ITU Issues ITU-T G.9960 Home Network Standard
January 15, 2009 // Published as a news service by IHS
Recommendation ITU-T G.9960 focuses on the physical, or PHY layer, giving the data bit rate and quality of service necessary for triple-play residential services, as well as business-type services delivered over xDSL, passive optical network or other access technology, according to ITU.
The standard, published under the ITU G.hn banner, offers a standard for multimedia over power, coaxial, phone and other home network wiring. It is also intended to provide up to 20 times the throughput of existing wireless technologies and three times that of existing wired technologies, ITU experts said.
The specifications will be used by chip manufacturers to build transceivers that can be incorporated into set-top boxes, residential gateways, home computers, home audio systems, DVD players, TVs or any other device that might be connected to a network.
Experts say silicon companies will start incorporating the specifications into transceivers, implying that G.hn-compliant products could be on the market as early as 2010, according to ITU.

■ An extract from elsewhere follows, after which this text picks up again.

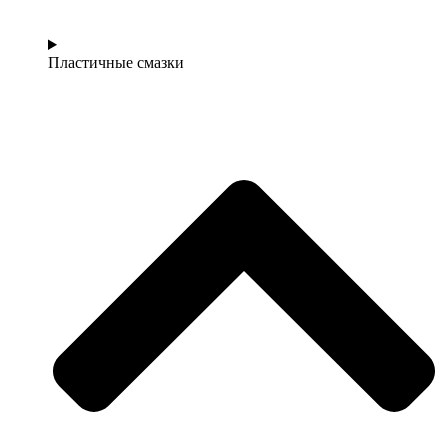
Пластичные смазки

Joyce Putscher, principal analyst at In-Stat, said, "Service operators have been looking for an international standard that encompasses multiple existing-wire mediums for video distribution."
She said G.hn meets that requirement and it seems clear that with significant industry backing from service providers, semiconductor and equipment vendors, and the fast rate at which the process is moving to achieve a standard, we will see first equipment by 2010.
Work on G.hn was started at the instigation of service providers looking to extend broadband and video services in the home, said ITU experts. It may be bundled as complementary to Wi-Fi and extend to areas of a house where Wi-Fi does not reach.
The HomeGrid Forum, an industry group, was formed to back G.hn. The goal of HomeGrid Forum is to market G.hn worldwide and to create a compliance and interoperability program to ensure that products based on the standard will operate in any home around the world.
"If G.hn sees integration into carrier devices by 2010, we expect that some 42 million G.hn-compliant nodes will ship in 2013 in devices such as set-top boxes, residential gateways and other service provider CPE [customer-premises equipment] hardware," said Michael Wolf, research director at ABI Research.
ITU will next work on the media access control layer part of the standard.